Thursday, March 08, 2007

Software Development at Microsoft.

Ever wondered why Microsoft Windows is so horrible to use? Here is a description of how the "Shutdown" option was coded. Excerpts from The Windows Shutdown Crapfest:
... that nets us an estimate ... of 24 people involved in this feature. Also each [of the three teams] was separated by 6 layers of management from the leads, so let's add them in too, giving us 24 + (6 * 3) + 1 (the shared manager) 43 total people with a voice in this feature. Twenty-four of them were connected sorta closely to the code, and of those twenty four there were exactly zero with final say in how the feature worked. Somewhere in those other 19 was somebody who did have final say but who that was I have no idea

[H]ere's how the design process worked: approximately every 4 weeks, at our weekly meeting, our PM would say, "the shell team disagrees with how this looks/feels/works" and/or "the kernel team has decided to include/not include some functionality which lets us/prevents us from doing this particular thing". And then in our weekly meeting we'd spent approximately 90 minutes discussing how our feature -- er, menu -- should look based on this "new" information. Then at our next weekly meeting we'd spend another 90 minutes arguing about the design, then at the next weekly meeting we'd do the same, and at the next weekly meeting we'd agree on something... just in time to get some other missing piece of information from the shell or kernel team, and start the whole process again.

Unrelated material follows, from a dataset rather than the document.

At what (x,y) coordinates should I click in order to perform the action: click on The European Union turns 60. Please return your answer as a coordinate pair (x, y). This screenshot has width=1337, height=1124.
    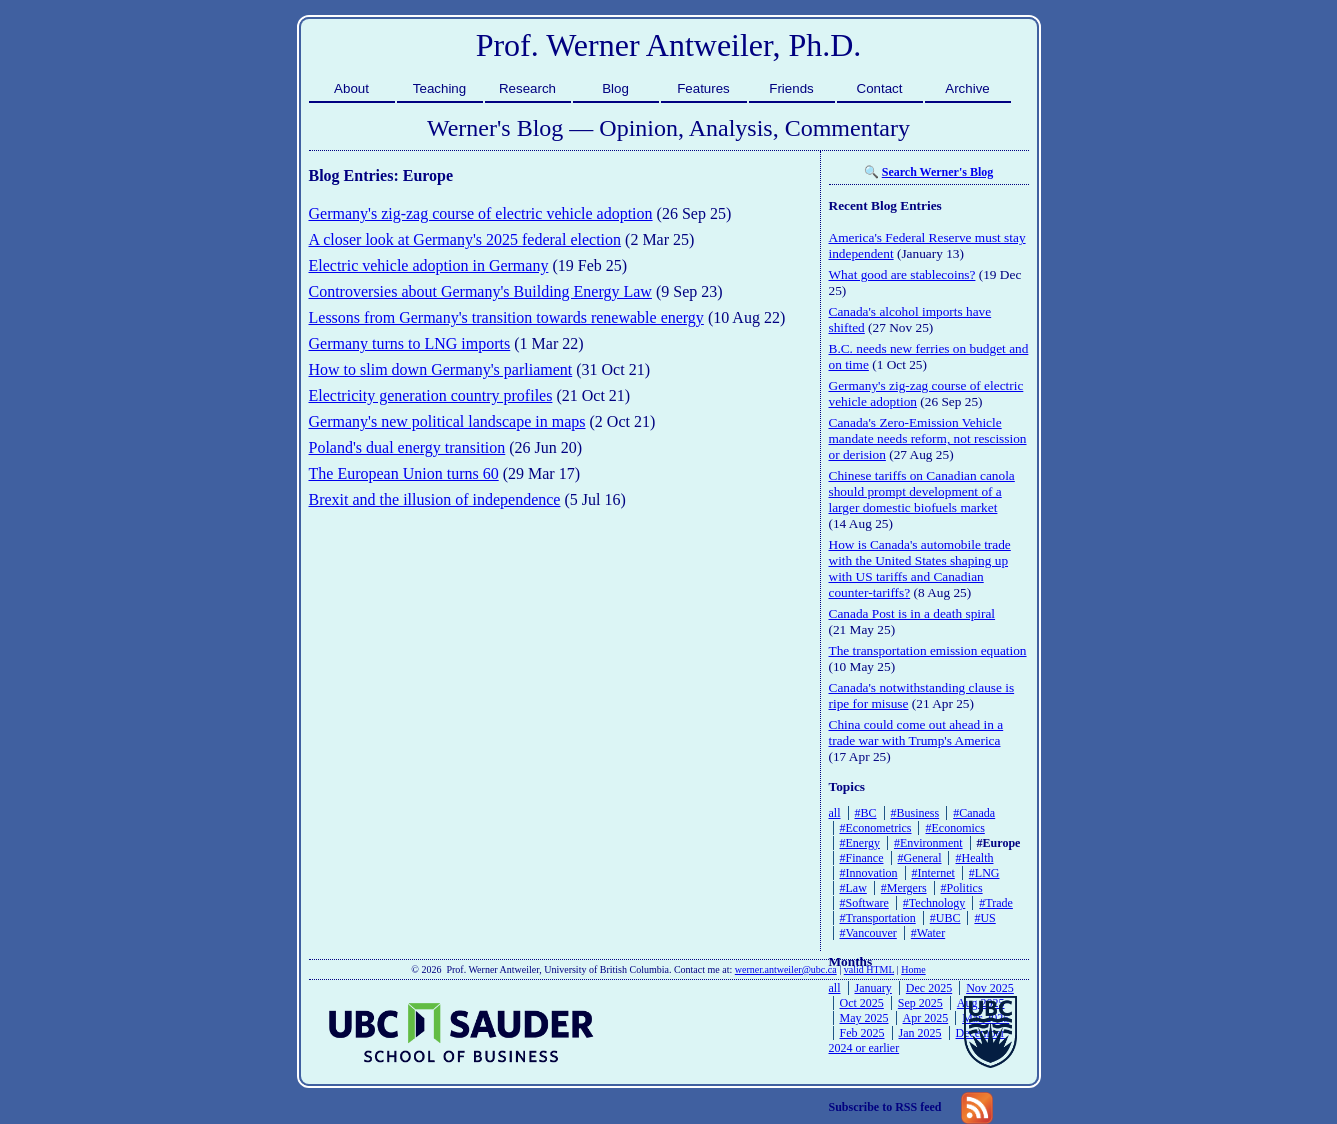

Windows has a tree of repositories: developers check in to the nodes, and periodically the changes in the nodes are integrated up one level in the hierarchy. At a different periodicity, changes are integrated down the tree from the root to the nodes. In Windows, the node I was working on was 4 levels removed from the root. The periodicity of integration decayed exponentially and unpredictably as you approached the root so it ended up that it took between 1 and 3 months for my code to get to the root node, and some multiple of that for it to reach the other nodes.

So in addition to the above problems with decision-making, each team had no idea what the other team was actually doing until it had been done for weeks. The end result of all this is what finally shipped: the lowest common denominator, the simplest and least controversial option.